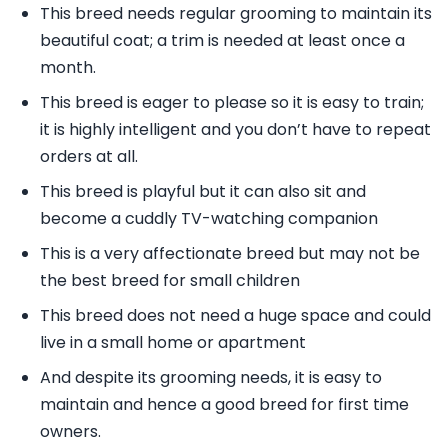
This breed needs regular grooming to maintain its
beautiful coat; a trim is needed at least once a
month.
This breed is eager to please so it is easy to train;
it is highly intelligent and you don’t have to repeat
orders at all.
This breed is playful but it can also sit and
become a cuddly TV-watching companion
This is a very affectionate breed but may not be
the best breed for small children
This breed does not need a huge space and could
live in a small home or apartment
And despite its grooming needs, it is easy to
maintain and hence a good breed for first time
owners.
- - -
Pictures appear in the records above. Output everything except them, exactly.

### OUTPUT FOR THIS TASK
This breed needs regular grooming to maintain its
beautiful coat; a trim is needed at least once a
month.
This breed is eager to please so it is easy to train;
it is highly intelligent and you don’t have to repeat
orders at all.
This breed is playful but it can also sit and
become a cuddly TV-watching companion
This is a very affectionate breed but may not be
the best breed for small children
This breed does not need a huge space and could
live in a small home or apartment
And despite its grooming needs, it is easy to
maintain and hence a good breed for first time
owners.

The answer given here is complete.